Six colonnes de fumée se sont élevées en même temps, mercredi 22 juillet 2026 en fin d'après-midi, le long d'un kilomètre de la route de Cos à Lamothe-Capdeville, au nord de Montauban, dans le Tarn-et-Garonne. En quelques minutes, un paysage de garrigue et de friches s'est embrasé, nécessitant la mobilisation de 42 sapeurs-pompiers et de nombreux engins terrestres et aériens. Au total, près de 16 hectares de végétation sont partis en fumée, mais aucune habitation ni victime n'est à déplorer, selon les premiers bilans des autorités.
Ce qui intrigue particulièrement les enquêteurs, c'est la simultanéité des départs de feu. Six foyers distincts ont été signalés quasiment au même moment sur une zone restreinte, un scénario qui écarte d'emblée l'hypothèse d'une cause accidentelle unique, comme une étincelle de machine agricole ou une négligence humaine isolée. Les sapeurs-pompiers du Service départemental d'incendie et de secours (SDIS) de Tarn-et-Garonne, appuyés par des renforts des départements voisins, ont lutté pendant plusieurs heures pour circonscrire les flammes, alors que le vent soufflait en rafales, compliquant la tâche des équipes au sol.

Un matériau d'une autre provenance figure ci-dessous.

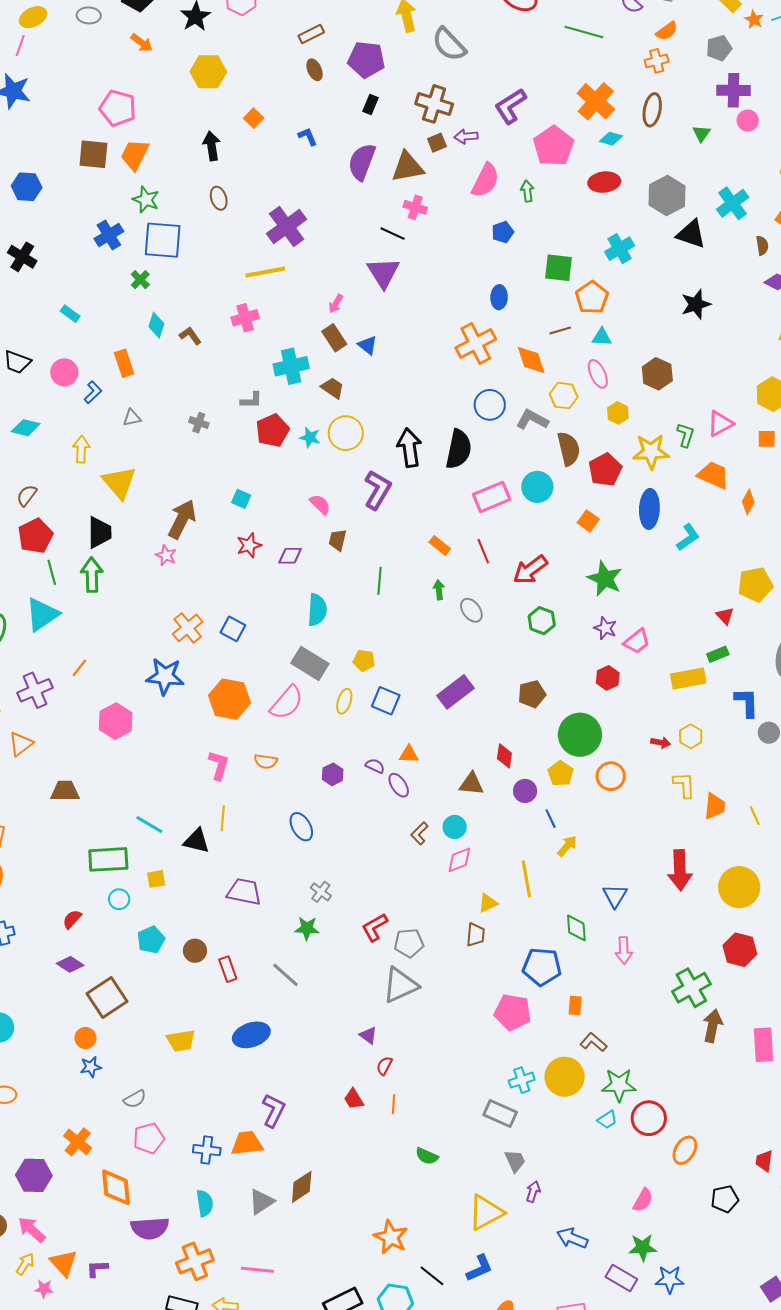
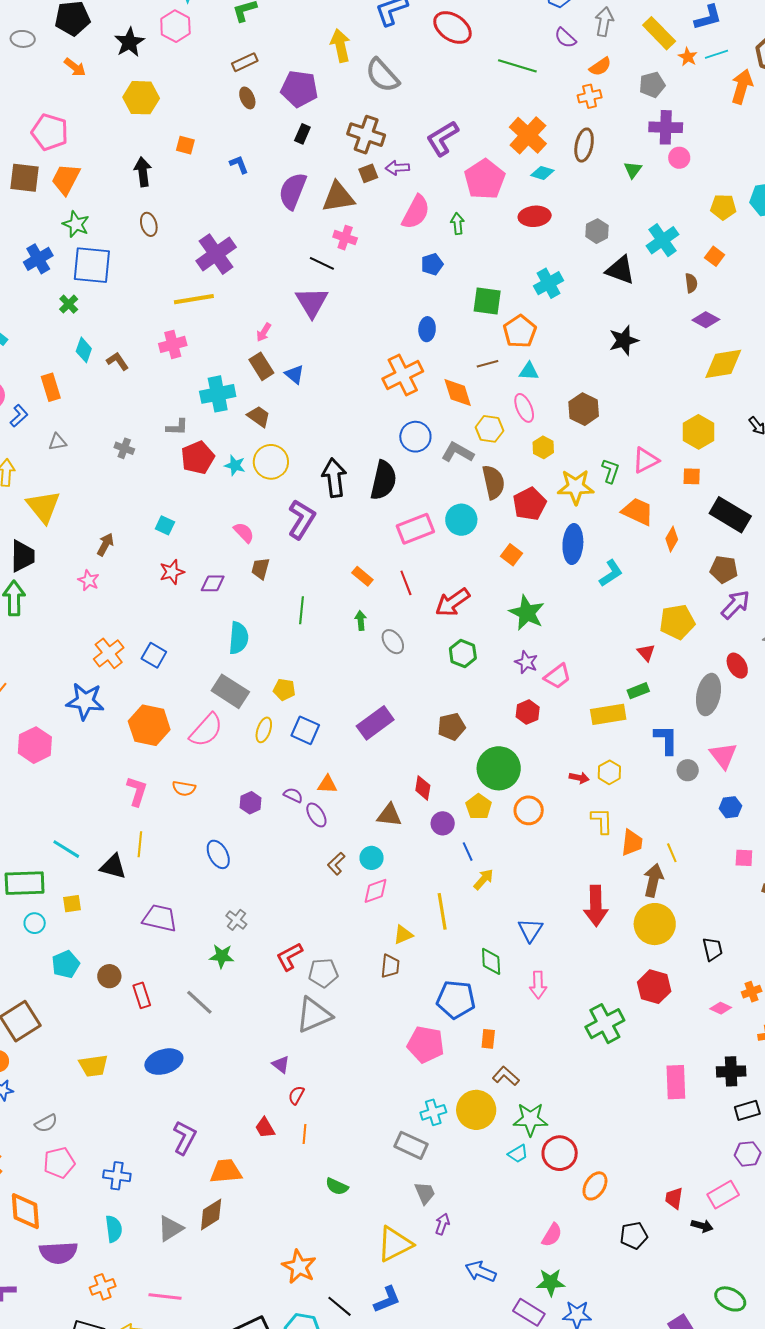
orange square: (254, 118) -> (185, 145), turned -30
gray hexagon: (667, 196) -> (597, 231), size x0.6
brown arrow: (182, 519) -> (105, 544), size x0.6
brown arrow: (713, 1026) -> (653, 880), moved
orange trapezoid: (247, 1143) -> (226, 1171), moved
orange cross: (195, 1261) -> (103, 1287), size x0.7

Très rapidement, la piste criminelle s'est imposée comme la plus probable. Un témoignage clé, recueilli par les gendarmes de la compagnie de Montauban, a permis d'orienter les investigations dans cette direction. Selon une source proche de l'enquête, un riverain aurait aperçu un véhicule suspect quittant les lieux peu avant le début des incendies, et aurait fourni une description précise aux forces de l'ordre. Les militaires de la brigade de recherches de Montauban ont été saisis et une enquête pour destruction de bien par incendie en bande organisée a été ouverte. Les prélèvements effectués sur les différents points de départ devraient permettre de déterminer si un accélérant a été utilisé.
Cet événement survient dans un contexte estival particulièrement tendu en matière de feux de forêt dans le sud-ouest de la France. Le même jour, un incendie majeur ravageait le nord du bassin d'Arcachon, en Gironde, où 2 000 hectares ont déjà brûlé depuis mercredi. Le gouvernement a annoncé le déploiement d'un A400M militaire d'ici fin juillet pour renforcer la flotte de bombardiers d'eau, alors que les pompiers redoutent une saison 2026 aussi dévastatrice que celle de 2022. Si les deux sinistres ne sont pas liés, ils illustrent la vulnérabilité des territoires face à la sécheresse et aux actes malveillants.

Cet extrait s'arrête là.